Task inputs >>
★ ★ ★ ★ ★

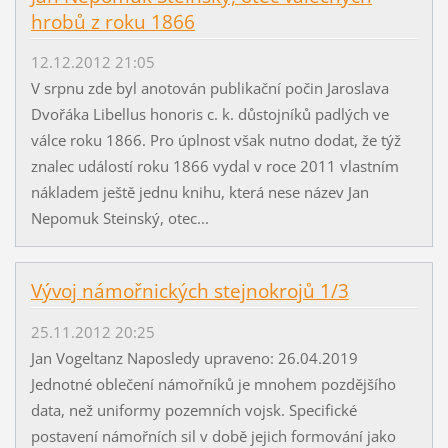
hrobů z roku 1866
12.12.2012 21:05
V srpnu zde byl anotován publikační počin Jaroslava
Dvořáka Libellus honoris c. k. důstojníků padlých ve
válce roku 1866. Pro úplnost však nutno dodat, že týž
znalec událostí roku 1866 vydal v roce 2011 vlastním
nákladem ještě jednu knihu, která nese název Jan
Nepomuk Steinský, otec...
Vývoj námořnických stejnokrojů 1/3
25.11.2012 20:25
Jan Vogeltanz Naposledy upraveno: 26.04.2019
Jednotné oblečení námořníků je mnohem pozdějšího
data, než uniformy pozemních vojsk. Specifické
postavení námořních sil v době jejich formování jako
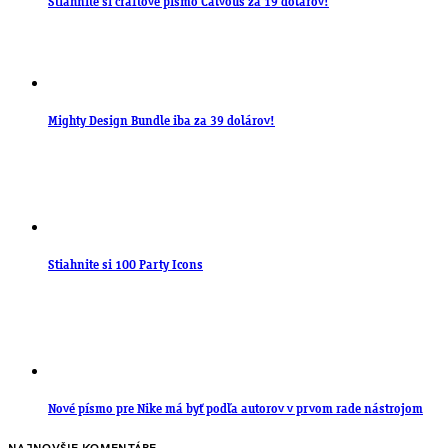
Stiahnite si craftové písmo Calvous za 19 dolárov!
Mighty Design Bundle iba za 39 dolárov!
Stiahnite si 100 Party Icons
Nové písmo pre Nike má byť podľa autorov v prvom rade nástrojom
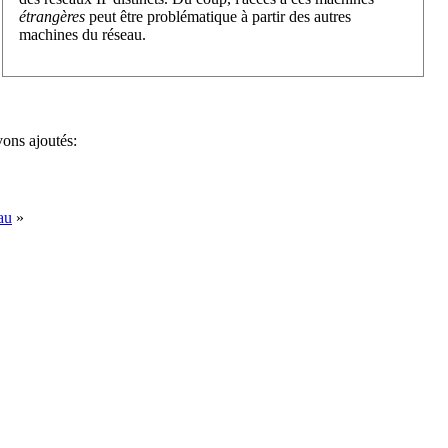
étrangères
peut être problématique à partir des autres
machines du réseau.
vons ajoutés:
au
»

★ ★ ★ ★ ★

Will you set down the records word for word while leaving out every picture?

hrobů z roku 1866
12.12.2012 21:05
V srpnu zde byl anotován publikační počin Jaroslava
Dvořáka Libellus honoris c. k. důstojníků padlých ve
válce roku 1866. Pro úplnost však nutno dodat, že týž
znalec událostí roku 1866 vydal v roce 2011 vlastním
nákladem ještě jednu knihu, která nese název Jan
Nepomuk Steinský, otec...
Vývoj námořnických stejnokrojů 1/3
25.11.2012 20:25
Jan Vogeltanz Naposledy upraveno: 26.04.2019
Jednotné oblečení námořníků je mnohem pozdějšího
data, než uniformy pozemních vojsk. Specifické
postavení námořních sil v době jejich formování jako
Stiahnite si craftové písmo Calvous za 19 dolárov!
Mighty Design Bundle iba za 39 dolárov!
Stiahnite si 100 Party Icons
Nové písmo pre Nike má byť podľa autorov v prvom rade nástrojom
étrangères
peut être problématique à partir des autres
machines du réseau.
vons ajoutés:
au
»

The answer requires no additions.